For each line below that contains the word "votre", return that line.

* _Collected data_:
=====

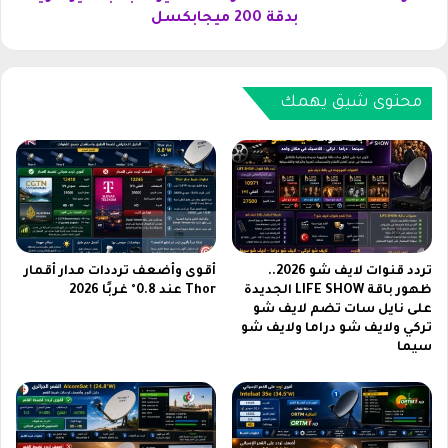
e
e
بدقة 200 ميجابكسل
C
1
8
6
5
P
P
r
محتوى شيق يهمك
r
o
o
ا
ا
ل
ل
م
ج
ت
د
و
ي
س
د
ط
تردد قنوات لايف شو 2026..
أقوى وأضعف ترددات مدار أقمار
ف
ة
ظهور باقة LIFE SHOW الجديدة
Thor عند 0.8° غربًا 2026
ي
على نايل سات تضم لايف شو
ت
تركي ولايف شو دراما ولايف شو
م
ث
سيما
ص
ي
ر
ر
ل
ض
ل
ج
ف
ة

=====

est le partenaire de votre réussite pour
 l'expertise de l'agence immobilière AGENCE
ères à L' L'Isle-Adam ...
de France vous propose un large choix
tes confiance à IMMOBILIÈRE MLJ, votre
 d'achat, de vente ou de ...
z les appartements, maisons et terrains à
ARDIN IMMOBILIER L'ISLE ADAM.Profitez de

=====

* _Answer to this task_:
est le partenaire de votre réussite pour
tes confiance à IMMOBILIÈRE MLJ, votre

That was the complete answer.